WORK TASK -
Please return every line below that contains the string "AuctionSystemManagement".

+++

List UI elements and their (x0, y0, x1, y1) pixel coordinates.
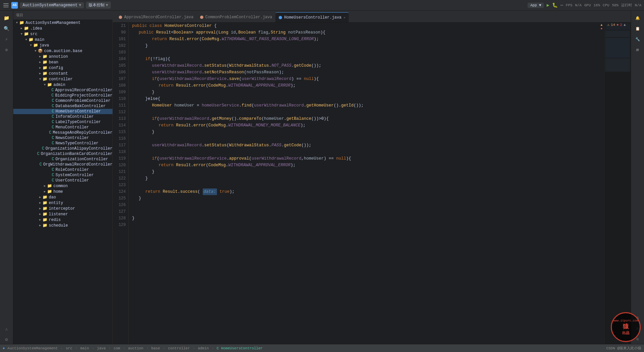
tree-item-bean[interactable]: ▶ 📁 bean (13, 59, 112, 65)
tree-item-annotion[interactable]: ▶ 📁 annotion (13, 54, 112, 59)
tree-item-schedule[interactable]: ▶ 📁 schedule (13, 223, 112, 228)
java-icon: C (52, 99, 54, 103)
right-sidebar-icon-docs[interactable]: 📋 (633, 24, 642, 33)
tree-label: HomeUsersController (55, 109, 101, 114)
sidebar-icon-search[interactable]: 🔍 (2, 24, 11, 33)
tree-item-news[interactable]: C NewsController (13, 135, 112, 141)
tab-label: HomeUsersController.java (284, 15, 341, 20)
code-line-111: HomeUser homeUser = homeUserService.find… (132, 102, 599, 109)
tree-item-approval[interactable]: C ApprovalRecordController (13, 88, 112, 93)
tree-item-homeusers[interactable]: C HomeUsersController (13, 109, 112, 114)
sidebar-icon-problems[interactable]: ⚠ (2, 324, 11, 333)
tree-item-interceptor[interactable]: ▶ 📁 interceptor (13, 206, 112, 211)
java-file-icon-small: C (217, 346, 219, 350)
tree-label: RoleController (55, 168, 89, 172)
tree-item-orgwithdrawal[interactable]: C OrgWithdrawalRecordController (13, 162, 112, 167)
tree-item-entity[interactable]: ▶ 📁 entity (13, 200, 112, 206)
hamburger-menu[interactable] (3, 2, 9, 9)
expand-icon: ▼ (42, 83, 47, 87)
java-icon: C (52, 168, 54, 172)
tree-item-menu[interactable]: C MenuController (13, 125, 112, 130)
ham-line-2 (3, 5, 9, 6)
warning-indicator: ▲ (599, 23, 604, 27)
tree-label: interceptor (49, 206, 75, 211)
project-name[interactable]: AuctionSystemManagement ▼ (20, 2, 84, 8)
tree-item-java[interactable]: ▼ 📁 java (13, 42, 112, 48)
tree-item-database[interactable]: C DatabaseBakController (13, 104, 112, 109)
badge-text1: www.itpurc.com (613, 319, 638, 322)
folder-icon: 📁 (42, 77, 47, 82)
tree-item-common[interactable]: ▶ 📁 common (13, 183, 112, 189)
sidebar-icon-folder[interactable]: 📁 (2, 13, 11, 23)
code-editor[interactable]: public class HomeUsersController { publi… (129, 23, 599, 344)
tree-item-bidding[interactable]: C BiddingProjectController (13, 93, 112, 98)
tree-item-src[interactable]: ▼ 📁 src (13, 31, 112, 37)
breadcrumb[interactable]: AuctionSystemManagement › src › main › j… (8, 346, 263, 350)
right-sidebar-icon-tools[interactable]: 🔧 (633, 35, 642, 44)
tree-item-alipay[interactable]: C OrganizationAlipayController (13, 146, 112, 151)
timer-label: 运行时 (621, 3, 632, 8)
tab-approval[interactable]: ApprovalRecordController.java (115, 12, 197, 22)
tab-common-problem[interactable]: CommonProblemController.java (197, 12, 276, 22)
tree-item-common-problem[interactable]: C CommonProblemController (13, 98, 112, 104)
tree-item-admin[interactable]: ▼ 📁 admin (13, 82, 112, 88)
tree-item-config[interactable]: ▶ 📁 config (13, 65, 112, 71)
more-icon[interactable]: ⋯ (560, 2, 563, 8)
sidebar-icon-vcs[interactable]: ⚡ (2, 35, 11, 44)
tree-item-user[interactable]: C UserController (13, 178, 112, 183)
tree-item-listener[interactable]: ▶ 📁 listener (13, 211, 112, 217)
tree-item-newstype[interactable]: C NewsTypeController (13, 141, 112, 146)
code-line-114: return Result.error(CodeMsg.WITHDRAWAL_M… (132, 122, 599, 129)
csdn-watermark: CSDN @猿来入此小猿 (606, 346, 641, 351)
breadcrumb-main: main (80, 346, 89, 350)
tree-item-label[interactable]: C LabelTypeController (13, 119, 112, 125)
tree-item-message[interactable]: C MessageAndReplyController (13, 130, 112, 135)
tab-homeusers[interactable]: HomeUsersController.java ✕ (275, 12, 349, 22)
code-line-127 (132, 208, 599, 215)
code-line-106: userWithdrawalRecord.setNotPassReason(no… (132, 69, 599, 76)
tree-label: com.auction.base (44, 49, 82, 53)
java-icon: C (51, 93, 54, 98)
tree-item-bankcard[interactable]: C OrganizationBankCardController (13, 151, 112, 157)
app-button[interactable]: App ▼ (528, 3, 544, 8)
code-line-115: } (132, 129, 599, 135)
tree-item-main[interactable]: ▼ 📁 main (13, 37, 112, 42)
tree-item-dao[interactable]: ▶ 📁 dao (13, 194, 112, 200)
java-icon: C (49, 130, 51, 135)
error-count: 2 (620, 23, 622, 27)
fps-value: N/A (575, 3, 582, 7)
tree-item-organization[interactable]: C OrganizationController (13, 157, 112, 162)
expand-icon: ▲ (623, 23, 626, 27)
sidebar-icon-settings[interactable]: ⚙ (2, 335, 11, 344)
breadcrumb-com: com (113, 346, 120, 350)
breadcrumb-project: AuctionSystemManagement (8, 346, 58, 350)
tree-label: schedule (49, 223, 68, 228)
tree-item-redis[interactable]: ▶ 📁 redis (13, 217, 112, 223)
debug-icon[interactable]: 🐛 (552, 2, 558, 8)
ham-line-1 (3, 3, 9, 4)
tree-item-home[interactable]: ▶ 📁 home (13, 189, 112, 194)
code-line-112 (132, 109, 599, 115)
tree-item-constant[interactable]: ▶ 📁 constant (13, 71, 112, 76)
run-icon[interactable]: ▶ (546, 2, 549, 8)
version-control[interactable]: 版本控制 ▼ (86, 2, 111, 9)
tree-label: DatabaseBakController (55, 104, 106, 108)
tabs-bar: ApprovalRecordController.java CommonProb… (113, 11, 631, 23)
code-line-107: if(userWithdrawalRecordService.save(user… (132, 76, 599, 82)
expand-icon: ▼ (38, 78, 42, 81)
tree-item-idea[interactable]: ▶ 📁 .idea (13, 26, 112, 31)
tree-item-system[interactable]: C SystemController (13, 173, 112, 178)
java-icon: C (52, 120, 54, 124)
sidebar-icon-add[interactable]: ⊕ (2, 45, 11, 54)
tree-label: annotion (49, 54, 68, 59)
tree-item-inform[interactable]: C InformController (13, 114, 112, 119)
right-sidebar-icon-m[interactable]: m (633, 45, 642, 54)
tree-item-root[interactable]: ▼ 📁 AuctionSystemManagement (13, 20, 112, 26)
tree-item-role[interactable]: C RoleController (13, 167, 112, 173)
right-sidebar-icon-notify[interactable]: 🔔 (633, 13, 642, 23)
folder-icon: 📁 (29, 37, 34, 42)
tree-item-com-auction[interactable]: ▼ 📦 com.auction.base (13, 48, 112, 54)
tree-item-controller[interactable]: ▼ 📁 controller (13, 76, 112, 82)
close-tab-icon[interactable]: ✕ (343, 16, 345, 20)
code-line-129 (132, 222, 599, 228)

+++

REPLY -
project-name[interactable]: AuctionSystemManagement ▼ (20, 2, 84, 8)
breadcrumb[interactable]: AuctionSystemManagement › src › main › j… (8, 346, 263, 350)
breadcrumb-project: AuctionSystemManagement (8, 346, 58, 350)
tree-item-root[interactable]: ▼ 📁 AuctionSystemManagement (13, 20, 112, 26)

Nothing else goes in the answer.